To relate the theory to GWASs, we must first account for the power to detect loci that contribute to quantitative genetic variation. In studies of continuous traits, the power can be approximated by a step function, where loci that contribute more than a threshold value v* to additive genetic variance will be detected and those that contribute less will not (Section 6.1 in S1 Text). The threshold depends on the study size, m, and on the total phenotypic variance in the trait, VP, where v* ∝ VP/m (Section 6.1 in S1 Text; [77]); conversely, the study size m needed to detect loci with contributions above v* is proportional to VP/v*. Given a trait and study size, the number of associations discovered and heritability explained then follow from our predictions for the distribution of variances among sites.

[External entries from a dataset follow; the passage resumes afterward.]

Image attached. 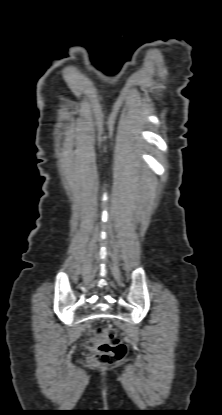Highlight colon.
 Instances as JSON below:
<instances>
[{
  "label": "colon",
  "mask_w": 222,
  "mask_h": 415,
  "mask_svg": "<svg viewBox=\"0 0 222 415\" xmlns=\"http://www.w3.org/2000/svg\"><path fill=\"white\" fill-rule=\"evenodd\" d=\"M84 346L89 349V358L103 365H112L122 361L127 354V347L118 337L113 327L99 330L93 329L83 340Z\"/></svg>",
  "instance_id": "colon-1"
}]
</instances>
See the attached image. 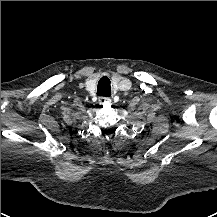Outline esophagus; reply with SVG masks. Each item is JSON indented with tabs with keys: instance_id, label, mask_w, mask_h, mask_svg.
I'll use <instances>...</instances> for the list:
<instances>
[{
	"instance_id": "esophagus-1",
	"label": "esophagus",
	"mask_w": 217,
	"mask_h": 217,
	"mask_svg": "<svg viewBox=\"0 0 217 217\" xmlns=\"http://www.w3.org/2000/svg\"><path fill=\"white\" fill-rule=\"evenodd\" d=\"M111 101L112 100L110 97H100L99 98V103L103 104V105L109 104V103H111Z\"/></svg>"
}]
</instances>
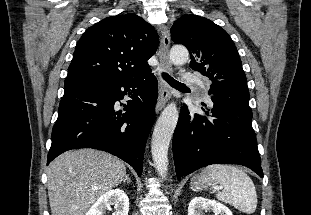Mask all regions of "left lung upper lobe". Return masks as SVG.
<instances>
[{
    "mask_svg": "<svg viewBox=\"0 0 311 215\" xmlns=\"http://www.w3.org/2000/svg\"><path fill=\"white\" fill-rule=\"evenodd\" d=\"M171 38L188 48L190 67L212 81L209 94L249 101L239 53L225 30L207 18L183 15L174 22Z\"/></svg>",
    "mask_w": 311,
    "mask_h": 215,
    "instance_id": "obj_1",
    "label": "left lung upper lobe"
}]
</instances>
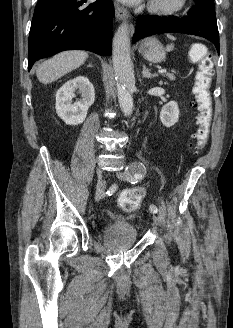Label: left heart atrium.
I'll use <instances>...</instances> for the list:
<instances>
[{"label": "left heart atrium", "instance_id": "obj_1", "mask_svg": "<svg viewBox=\"0 0 233 328\" xmlns=\"http://www.w3.org/2000/svg\"><path fill=\"white\" fill-rule=\"evenodd\" d=\"M120 1L130 5L137 4L138 2H140V0H120Z\"/></svg>", "mask_w": 233, "mask_h": 328}]
</instances>
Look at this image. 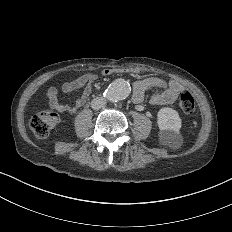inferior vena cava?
Here are the masks:
<instances>
[{"label": "inferior vena cava", "instance_id": "inferior-vena-cava-1", "mask_svg": "<svg viewBox=\"0 0 232 232\" xmlns=\"http://www.w3.org/2000/svg\"><path fill=\"white\" fill-rule=\"evenodd\" d=\"M107 106V101L103 97H98L92 100L91 107L95 111H101Z\"/></svg>", "mask_w": 232, "mask_h": 232}]
</instances>
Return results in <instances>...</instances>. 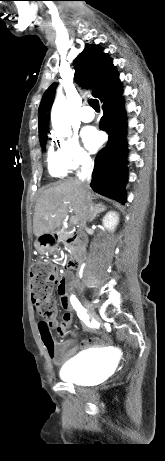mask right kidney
Segmentation results:
<instances>
[{
  "mask_svg": "<svg viewBox=\"0 0 165 461\" xmlns=\"http://www.w3.org/2000/svg\"><path fill=\"white\" fill-rule=\"evenodd\" d=\"M118 220V214L116 212L110 211L103 218V226L109 231H114L118 224Z\"/></svg>",
  "mask_w": 165,
  "mask_h": 461,
  "instance_id": "obj_1",
  "label": "right kidney"
}]
</instances>
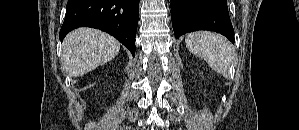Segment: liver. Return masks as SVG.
Instances as JSON below:
<instances>
[{
    "label": "liver",
    "instance_id": "1",
    "mask_svg": "<svg viewBox=\"0 0 299 130\" xmlns=\"http://www.w3.org/2000/svg\"><path fill=\"white\" fill-rule=\"evenodd\" d=\"M120 43L96 29L79 28L69 33L62 46V70L70 77H79L111 61L118 54Z\"/></svg>",
    "mask_w": 299,
    "mask_h": 130
}]
</instances>
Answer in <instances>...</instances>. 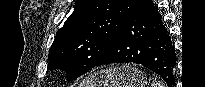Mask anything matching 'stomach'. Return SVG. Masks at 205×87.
Instances as JSON below:
<instances>
[{"label":"stomach","instance_id":"stomach-1","mask_svg":"<svg viewBox=\"0 0 205 87\" xmlns=\"http://www.w3.org/2000/svg\"><path fill=\"white\" fill-rule=\"evenodd\" d=\"M147 77L139 69L123 65L102 69L88 76L80 87H146Z\"/></svg>","mask_w":205,"mask_h":87}]
</instances>
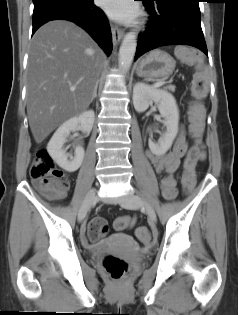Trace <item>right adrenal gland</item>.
Listing matches in <instances>:
<instances>
[{
	"instance_id": "1",
	"label": "right adrenal gland",
	"mask_w": 238,
	"mask_h": 315,
	"mask_svg": "<svg viewBox=\"0 0 238 315\" xmlns=\"http://www.w3.org/2000/svg\"><path fill=\"white\" fill-rule=\"evenodd\" d=\"M98 83H99V80H97L96 82V85H95V89H94V93H93V96L90 100V103H92V101L97 97V87H98Z\"/></svg>"
}]
</instances>
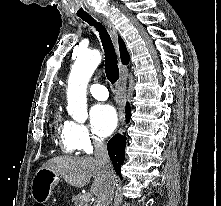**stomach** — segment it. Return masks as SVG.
I'll use <instances>...</instances> for the list:
<instances>
[{"label": "stomach", "mask_w": 221, "mask_h": 206, "mask_svg": "<svg viewBox=\"0 0 221 206\" xmlns=\"http://www.w3.org/2000/svg\"><path fill=\"white\" fill-rule=\"evenodd\" d=\"M61 181V177L49 168L41 167L33 177L31 195L37 203L43 204L52 190Z\"/></svg>", "instance_id": "1"}]
</instances>
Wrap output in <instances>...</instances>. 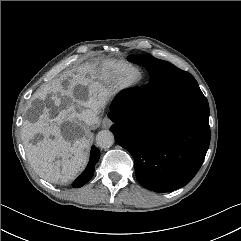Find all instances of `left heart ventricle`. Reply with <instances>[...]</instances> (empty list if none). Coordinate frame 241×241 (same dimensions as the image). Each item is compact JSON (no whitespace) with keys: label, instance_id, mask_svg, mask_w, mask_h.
Segmentation results:
<instances>
[{"label":"left heart ventricle","instance_id":"1","mask_svg":"<svg viewBox=\"0 0 241 241\" xmlns=\"http://www.w3.org/2000/svg\"><path fill=\"white\" fill-rule=\"evenodd\" d=\"M138 76V71L136 69H132L130 72H129V77L131 78H135Z\"/></svg>","mask_w":241,"mask_h":241}]
</instances>
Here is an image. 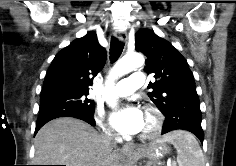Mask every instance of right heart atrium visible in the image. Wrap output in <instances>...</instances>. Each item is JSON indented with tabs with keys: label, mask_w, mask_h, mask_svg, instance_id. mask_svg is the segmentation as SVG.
I'll return each mask as SVG.
<instances>
[{
	"label": "right heart atrium",
	"mask_w": 236,
	"mask_h": 166,
	"mask_svg": "<svg viewBox=\"0 0 236 166\" xmlns=\"http://www.w3.org/2000/svg\"><path fill=\"white\" fill-rule=\"evenodd\" d=\"M96 124L98 125V127L100 128V130L109 138H113L114 137V133L113 131L110 129V127L107 125L106 121H105V115L103 110L101 109H97L95 111V115H94Z\"/></svg>",
	"instance_id": "right-heart-atrium-1"
}]
</instances>
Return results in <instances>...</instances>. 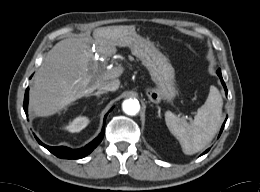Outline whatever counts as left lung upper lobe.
Masks as SVG:
<instances>
[{
  "label": "left lung upper lobe",
  "mask_w": 260,
  "mask_h": 192,
  "mask_svg": "<svg viewBox=\"0 0 260 192\" xmlns=\"http://www.w3.org/2000/svg\"><path fill=\"white\" fill-rule=\"evenodd\" d=\"M217 74H218V75H221L220 69L217 70Z\"/></svg>",
  "instance_id": "left-lung-upper-lobe-1"
}]
</instances>
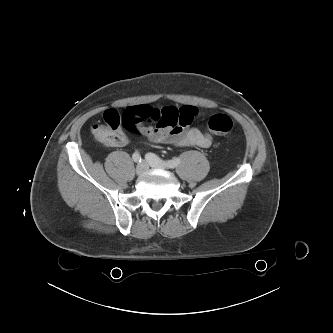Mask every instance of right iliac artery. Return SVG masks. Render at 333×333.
<instances>
[{"instance_id":"right-iliac-artery-1","label":"right iliac artery","mask_w":333,"mask_h":333,"mask_svg":"<svg viewBox=\"0 0 333 333\" xmlns=\"http://www.w3.org/2000/svg\"><path fill=\"white\" fill-rule=\"evenodd\" d=\"M132 158L135 162H141V156L138 152H135L133 155H132Z\"/></svg>"}]
</instances>
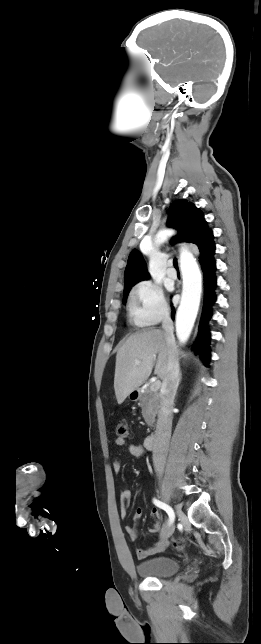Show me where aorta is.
<instances>
[{
	"mask_svg": "<svg viewBox=\"0 0 261 644\" xmlns=\"http://www.w3.org/2000/svg\"><path fill=\"white\" fill-rule=\"evenodd\" d=\"M162 241L163 236L159 235L157 243ZM180 267L183 278V291L176 315V331L179 342L185 343L190 336L199 308L201 277L195 259L188 252L181 253Z\"/></svg>",
	"mask_w": 261,
	"mask_h": 644,
	"instance_id": "1",
	"label": "aorta"
}]
</instances>
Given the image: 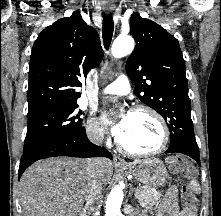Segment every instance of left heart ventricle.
<instances>
[{
	"label": "left heart ventricle",
	"instance_id": "left-heart-ventricle-1",
	"mask_svg": "<svg viewBox=\"0 0 221 216\" xmlns=\"http://www.w3.org/2000/svg\"><path fill=\"white\" fill-rule=\"evenodd\" d=\"M162 132L158 122L144 112L130 113L122 137L126 147L136 151H150L161 142Z\"/></svg>",
	"mask_w": 221,
	"mask_h": 216
}]
</instances>
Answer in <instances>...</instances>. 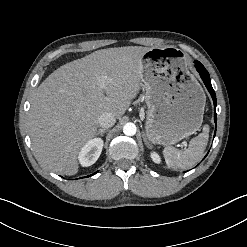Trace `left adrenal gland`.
Listing matches in <instances>:
<instances>
[{"label": "left adrenal gland", "instance_id": "1", "mask_svg": "<svg viewBox=\"0 0 247 247\" xmlns=\"http://www.w3.org/2000/svg\"><path fill=\"white\" fill-rule=\"evenodd\" d=\"M143 136H144V138H143V139H144V142H145L146 146H147V147H149V144H148V141H147V139H146L145 135H143Z\"/></svg>", "mask_w": 247, "mask_h": 247}]
</instances>
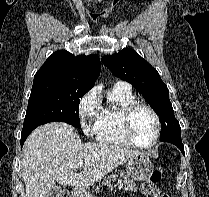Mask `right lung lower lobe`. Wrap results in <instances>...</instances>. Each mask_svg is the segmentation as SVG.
Returning a JSON list of instances; mask_svg holds the SVG:
<instances>
[{"instance_id": "right-lung-lower-lobe-1", "label": "right lung lower lobe", "mask_w": 209, "mask_h": 197, "mask_svg": "<svg viewBox=\"0 0 209 197\" xmlns=\"http://www.w3.org/2000/svg\"><path fill=\"white\" fill-rule=\"evenodd\" d=\"M35 128H36V127H34V128H29V129H26V130H23V131H22V134H21V147L23 146L24 141L26 140V138L28 137V135H29Z\"/></svg>"}]
</instances>
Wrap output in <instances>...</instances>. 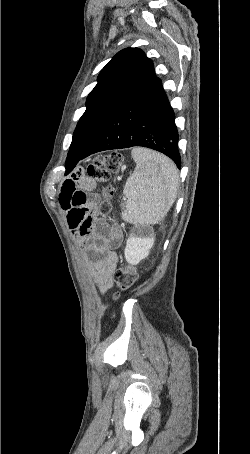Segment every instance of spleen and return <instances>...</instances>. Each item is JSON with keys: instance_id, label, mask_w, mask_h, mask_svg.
<instances>
[{"instance_id": "3e777b00", "label": "spleen", "mask_w": 250, "mask_h": 454, "mask_svg": "<svg viewBox=\"0 0 250 454\" xmlns=\"http://www.w3.org/2000/svg\"><path fill=\"white\" fill-rule=\"evenodd\" d=\"M131 154L136 167L123 189L127 201L121 205V218L135 225L159 223L176 199V166L168 157L149 149L133 148Z\"/></svg>"}]
</instances>
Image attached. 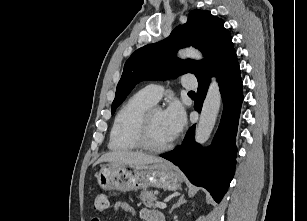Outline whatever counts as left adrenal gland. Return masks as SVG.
<instances>
[{
  "label": "left adrenal gland",
  "instance_id": "left-adrenal-gland-1",
  "mask_svg": "<svg viewBox=\"0 0 307 221\" xmlns=\"http://www.w3.org/2000/svg\"><path fill=\"white\" fill-rule=\"evenodd\" d=\"M187 202V200H185L184 198V195H181L177 201L176 204H174L170 210V214L172 213V211L175 209V208H178L179 206H181L182 204H185Z\"/></svg>",
  "mask_w": 307,
  "mask_h": 221
}]
</instances>
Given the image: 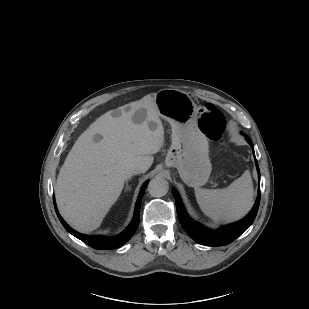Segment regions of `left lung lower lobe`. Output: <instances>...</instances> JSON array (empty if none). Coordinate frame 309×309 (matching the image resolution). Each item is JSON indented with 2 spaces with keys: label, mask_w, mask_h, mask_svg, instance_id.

When genetic variation in a trait is sufficiently pleiotropic, our results suggest that the first loci to be discovered in GWASs will be intermediate or strongly selected, with correspondingly large effect sizes (i.e., S2Nnw2a12>5). The functional form of the distribution of variances among these loci (Eq 15 and Fig 3B) implies that for GWASs to capture a substantial proportion of the genetic variance, their threshold variance for detection v* has to be on the order of the expected variance contributed by strongly selected sites, vs, or smaller. We therefore expect the threshold study size for the discovery of intermediate and strongly selected loci to be proportional to VP/vs. When the study size exceeds this threshold, the number of associations detected and proportion of variance explained depend on the study size measured in units of VP/vs (Fig 4) and follow from the functional forms that we derived (Eq 15 and Table A1 in S1 Text). The dependence on VP/vs makes intuitive sense, as the total phenotypic variance VP is background noise for the discovery of individual loci whose contributions to variance are on the order of vs. Some results are modified when variation in a trait is only weakly pleiotropic, which is probably less common: notably, the threshold study size for strongly selected loci would be higher, and loci under intermediate selection would begin to be discovered only after the strongly selected ones (Fig A22 in S1 Text, Eq 13, and Eq A35 in S1 Text). Regardless of the degree of pleiotropy, effectively neutral loci would only begin to be discovered at much larger study sizes, after the bulk of intermediate and strongly selected variance has been mapped (Fig 4 and Fig A22 in S1 Text). Thus, the dependence of the explained heritability on study size is largely determined by VP/vs and by the proportion of heritable variance arising from intermediate and strongly selected loci, whereas the number of associations also depends on the mutational target size, providing a tentative explanation for why the performance of GWASs varies among traits.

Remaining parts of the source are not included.